The political future of Brazil’s former president Jair Bolsonaro has been cast into doubt after electoral judges voted to ban him from running for office for eight years for abusing his powers and peddling “immoral” and “appalling lies” during last year’s acrimonious election.

Five of the superior electoral court’s seven judges voted to banish the far-right radical, who relentlessly vilified the South American country’s democratic institutions during his unsuccessful battle to win a second term in power. Two voted against the decision.

The vote means Bolsonaro, who lost last year’s election to his leftist rival Luiz Inácio Lula da Silva, will only be able to seek elected office again in 2030, when he will be 75.

The move to strip Bolsonaro of his political rights was based on his highly controversial decision to summon foreign ambassadors to his official residence last July, 11 weeks before the election’s 2 October first round.

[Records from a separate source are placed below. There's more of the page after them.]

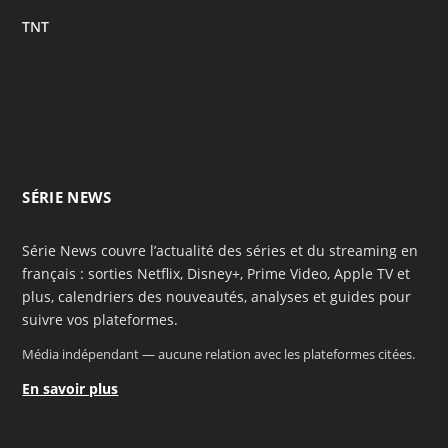
TNT
SÉRIE NEWS
Série News couvre l’actualité des séries et du streaming en
français : sorties Netflix, Disney+, Prime Video, Apple TV et
plus, calendriers des nouveautés, analyses et guides pour
suivre vos plateformes.
Média indépendant — aucune relation avec les plateformes citées.
En savoir plus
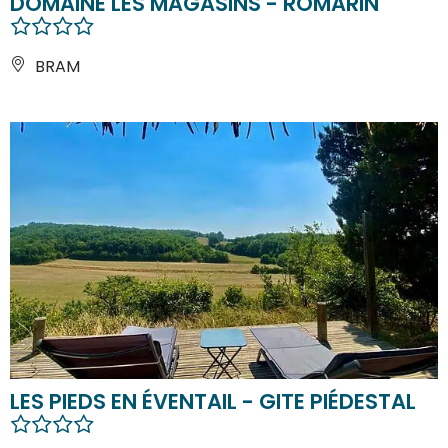
DOMAINE LES MAGASINS - ROMARIN
BRAM
LES PIEDS EN ÉVENTAIL - GITE PIÉDESTAL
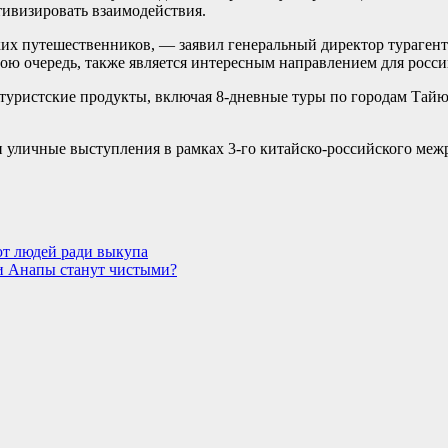
тивизировать взаимодействия.
ких путешественников, — заявил генеральный директор тураген
ою очередь, также является интересным направлением для росси
е туристские продукты, включая 8-дневные туры по городам Тай
и уличные выступления в рамках 3-го китайско-российского меж
ют людей ради выкупа
жи Анапы станут чистыми?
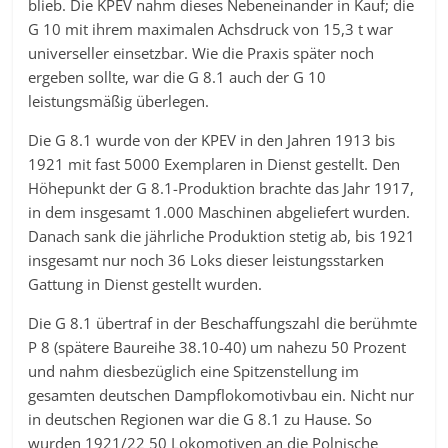
blieb. Die KPEV nahm dieses Nebeneinander in Kauf; die
G 10 mit ihrem maximalen Achsdruck von 15,3 t war
universeller einsetzbar. Wie die Praxis später noch
ergeben sollte, war die G 8.1 auch der G 10
leistungsmäßig überlegen.
Die G 8.1 wurde von der KPEV in den Jahren 1913 bis
1921 mit fast 5000 Exemplaren in Dienst gestellt. Den
Höhepunkt der G 8.1-Produktion brachte das Jahr 1917,
in dem insgesamt 1.000 Maschinen abgeliefert wurden.
Danach sank die jährliche Produktion stetig ab, bis 1921
insgesamt nur noch 36 Loks dieser leistungsstarken
Gattung in Dienst gestellt wurden.
Die G 8.1 übertraf in der Beschaffungszahl die berühmte
P 8 (spätere Baureihe 38.10-40) um nahezu 50 Prozent
und nahm diesbezüglich eine Spitzenstellung im
gesamten deutschen Dampflokomotivbau ein. Nicht nur
in deutschen Regionen war die G 8.1 zu Hause. So
wurden 1921/22 50 Lokomotiven an die Polnische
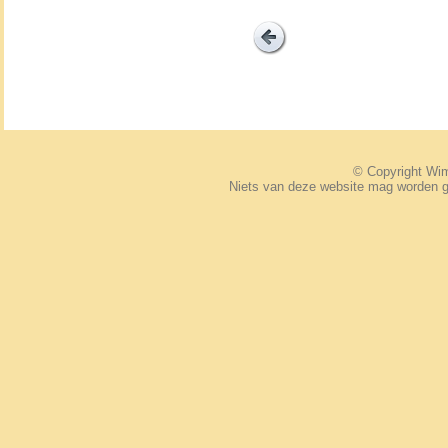
© Copyright W
Niets van deze website mag worden 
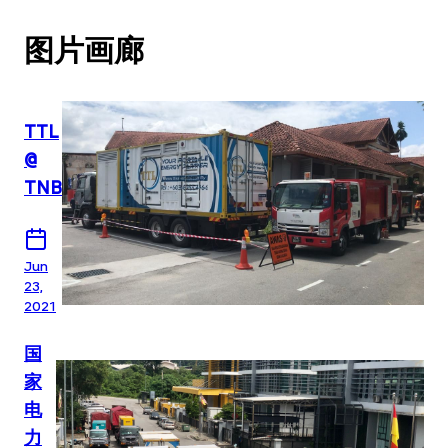
图片画廊
TTL
@
TNB
Jun
23,
2021
国
家
电
力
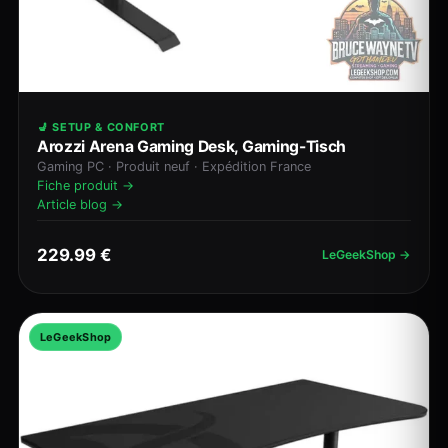
💺 SETUP & CONFORT
Arozzi Arena Gaming Desk, Gaming-Tisch
Gaming PC · Produit neuf · Expédition France
Fiche produit →
Article blog →
229.99 €
LeGeekShop →
LeGeekShop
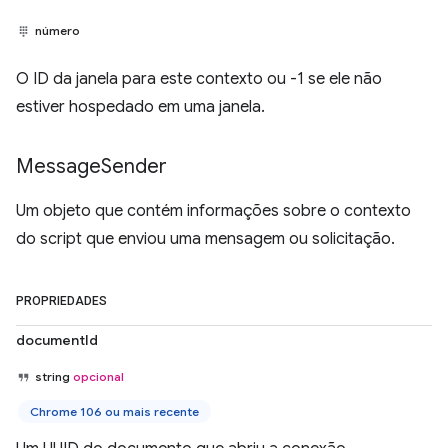
número
O ID da janela para este contexto ou -1 se ele não
estiver hospedado em uma janela.
Message
Sender
Um objeto que contém informações sobre o contexto
do script que enviou uma mensagem ou solicitação.
PROPRIEDADES
documentId
string
opcional
Chrome 106 ou mais recente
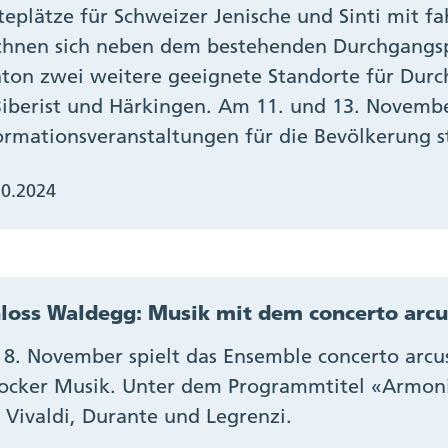
teplätze für Schweizer Jenische und Sinti mit 
chnen sich neben dem bestehenden Durchgangspl
ton zwei weitere geeignete Standorte für Durc
Biberist und Härkingen. Am 11. und 13. Novembe
ormationsveranstaltungen für die Bevölkerung st
10.2024
loss Waldegg: Musik mit dem concerto arcus
8. November spielt das Ensemble concerto arcus
ocker Musik. Unter dem Programmtitel «Armoni
 Vivaldi, Durante und Legrenzi.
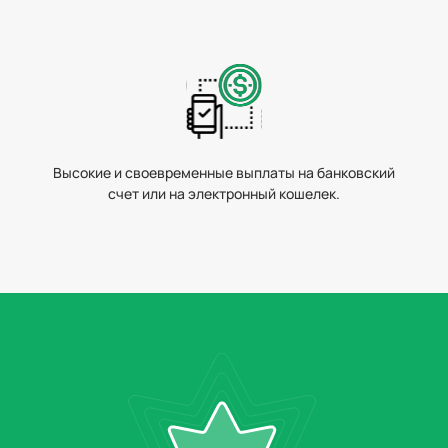
Высокие и своевременные выплаты на банковский
счет или на электронный кошелек.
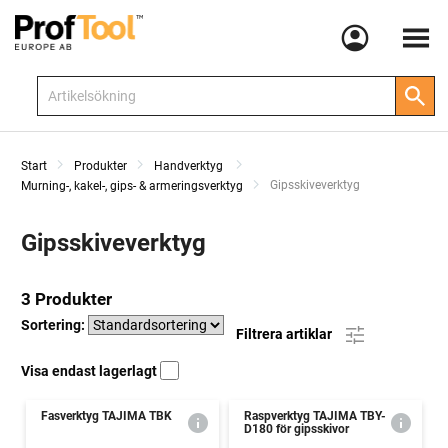
Meny
Start
Produkter
Handverktyg
Current:
Gipsskiveverktyg
Murning-, kakel-, gips- & armeringsverktyg
Gipsskiveverktyg
3 Produkter
Sortering:
Filtrera artiklar
Visa endast lagerlagt
Fasverktyg TAJIMA TBK
Raspverktyg TAJIMA TBY-
D180 för gipsskivor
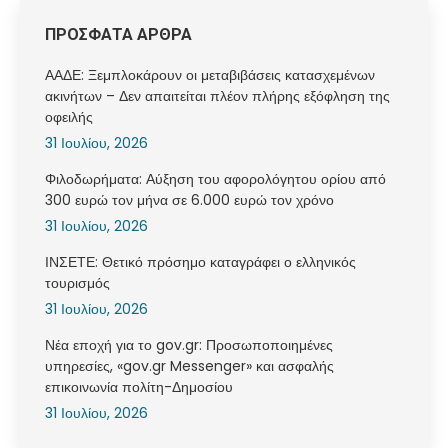
ΠΡΟΣΦΑΤΑ ΑΡΘΡΑ
ΑΑΔΕ: Ξεμπλοκάρουν οι μεταβιβάσεις κατασχεμένων
ακινήτων – Δεν απαιτείται πλέον πλήρης εξόφληση της
οφειλής
31 Ιουλίου, 2026
Φιλοδωρήματα: Αύξηση του αφορολόγητου ορίου από
300 ευρώ τον μήνα σε 6.000 ευρώ τον χρόνο
31 Ιουλίου, 2026
ΙΝΣΕΤΕ: Θετικό πρόσημο καταγράφει ο ελληνικός
τουρισμός
31 Ιουλίου, 2026
Νέα εποχή για το gov.gr: Προσωποποιημένες
υπηρεσίες, «gov.gr Messenger» και ασφαλής
επικοινωνία πολίτη-Δημοσίου
31 Ιουλίου, 2026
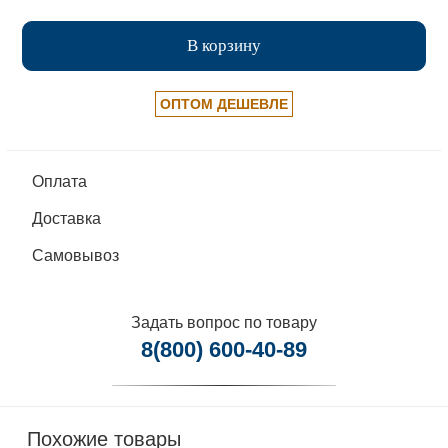
В корзину
ОПТОМ ДЕШЕВЛЕ
Оплата
Доставка
Самовывоз
Задать вопрос по товару
8(800) 600-40-89
Похожие товары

At the meeting, Bolsonaro made baseless claims against Brazil’s electronic voting system which caused a public outcry and were denounced by one supreme court judge as politically-motivated disinformation.

Bolsonaro’s lawyer argued that while his client’s tone at the meeting with the envoys might have been inappropriate and “excessively blunt”, he had merely been seeking to “improve” Brazil’s voting system.

However, casting his vote against Bolsonaro, Judge Floriano de Azevedo Marques claimed Bolsonaro had tried to obtain an unfair advantage in the election with his “abnormal” and “immoral” actions. In belittling Brazil’s democracy in front of the foreign audience, the judge accused Bolsonaro of making their country appear like “a little banana republic”.

Judge Benedito Gonçalves, who also voted against Bolsonaro, slammed the ex-president’s “deceitful monologue” and “appalling lies”, arguing they had been designed to “arouse a state of collective paranoia” among voters.

In the run-up to last year’s profoundly divisive election, the Donald Trump-admiring populist repeatedly attacked Brazil’s electronic voting machines, insinuating he might reject the result if he deemed the vote unfair. [Continue reading…]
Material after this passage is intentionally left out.